Cluster computing

Tuesday, April 24, 2018

Events as a measurement of Cloud Database performance

In the previous post, we talked about cloud databases. They come with the benefits of the cloud and can still offer at par performance with on-premise database and perhaps better Service-Level Agreements. Today we talk about a test case to measure performance of a cloud database, say Azure Cosmos Database using it as a queue. I could not find a comparable study to match this test case.

Test case: Let us say, I stream millions of events per minute to CosmosDB and each bears a tuple <EventID, Byte[] payload> The payload is irrelevant other than forcing a data copy operation for each event thereby trying to introduce processing time so I use the same payload with each event.

The EventIDs range from 1 to Integer.MaxValue. I want to store this in a big table where I utilize the 255 byte row key to support horizontal scaling of my table.

Then I want to run a query every few seconds to tell me the top 50 events by count in the table.

The Query will be :

SELECT events.ID id,

COUNT(*) OVER ( PARTITION BY events.ID ) count,

ORDER BY count DESC;

Which semantically has the same meaning as GROUP BY COUNT(*)

This is a read-only query so the writes to the table should not suffer any performance impact. In other words, the analysis query is separate from the transactional queries to insert the events in a table.

In order to tune the performance of the Cloud Database, I set the connection policy to

· Direct mode

· Protocol to TCP

· Avoid startup latency on first request

· Collocate clients in same Azure region for performance

· Increase number of threads/tasks

This helps to squeeze the processing time of the events as they make their way to the table. The number of Request Units (RU) will be attempted to exceed 100,000

This high throughput will facilitate a load that the analysis query performance may become slower over time with the massive increase in data size.

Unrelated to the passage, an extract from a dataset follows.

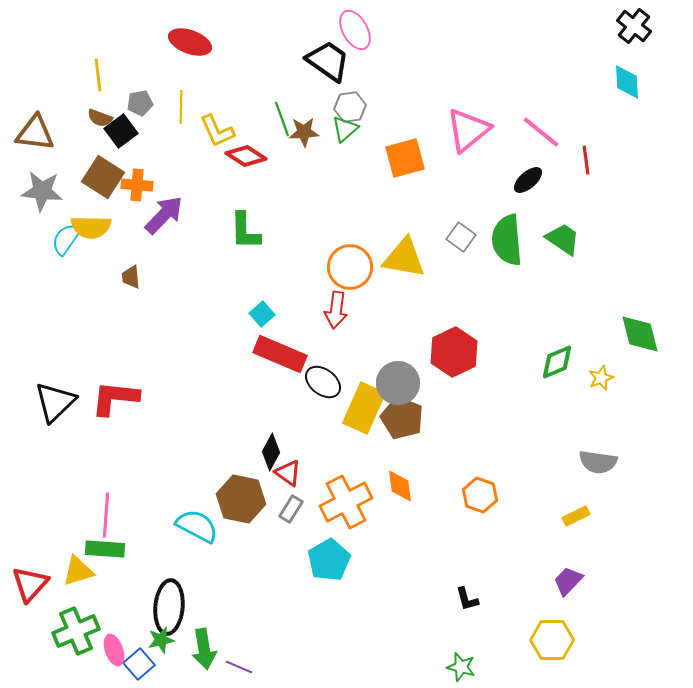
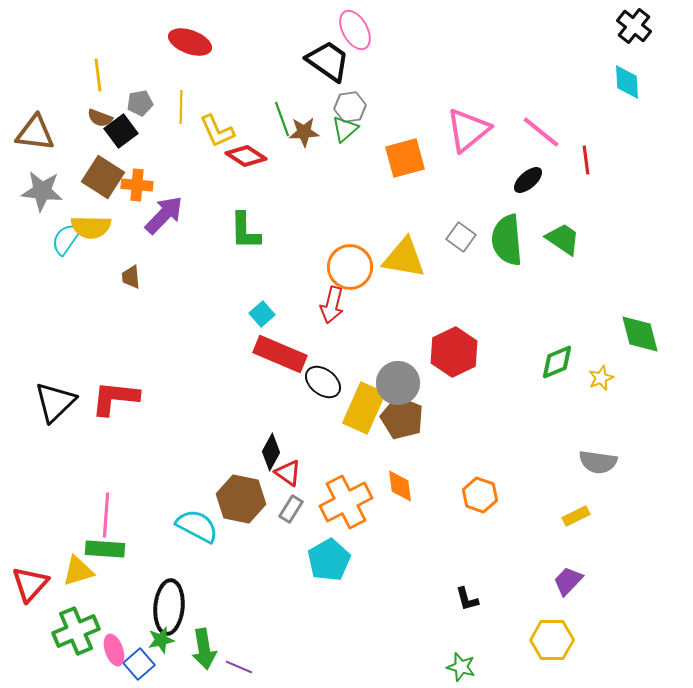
red arrow at (336, 310): moved 4 px left, 5 px up; rotated 6 degrees clockwise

Conclusion – This test case and its pricing will help determine if it is indeed practical to store high volume traffic in the database such as from mobile fleet or IoT devices.

Monday, April 23, 2018

Databases can scale up when deployed on-premise. How about the migration to cloud databases ? What are some of the differences ?
This post tries to find those answers. On-premise database can scale only under constraints requiring hardware resources, manpower and costs That said on-premise database can work without internet access, provide high tps, keep the data and applications in house, and can store sensitive data.
Database servers such as SQL server have also become cloud ready and even provide mission critical cloud performance while lately they have been focusing on advanced analytics and rich visualizations. Higher end database servers that require say 64 cpus are often an on-premise only choice..
We don't talk about data warehouses in this section because they are different from databases. That said Azure SQL DB and DW both work in the cloud as relational stores.
Azure Data lake Analytics and Azure data lake store are non-relational and while they are hosted in the cloud, the corresponding on-premise analytics system is usually fulfilled by Hadoop.
Analytics include such things as Federated Query, Power BI, Azure machine learning, and Azure Data Factory
Sql Server on an Azure VM is considered as IaaS while virtualized databases in the cloud is considered PaaS. In the latter case, the Azure Cloud Services manage scale and resilience while allowing the application developers to focus on application and Data. Regardless of the choice, they use consistent tools for all the database options above.
Migrating database from single servers to Azure VMs is straightforward but MDMs and other databases that are company assets involve more chores.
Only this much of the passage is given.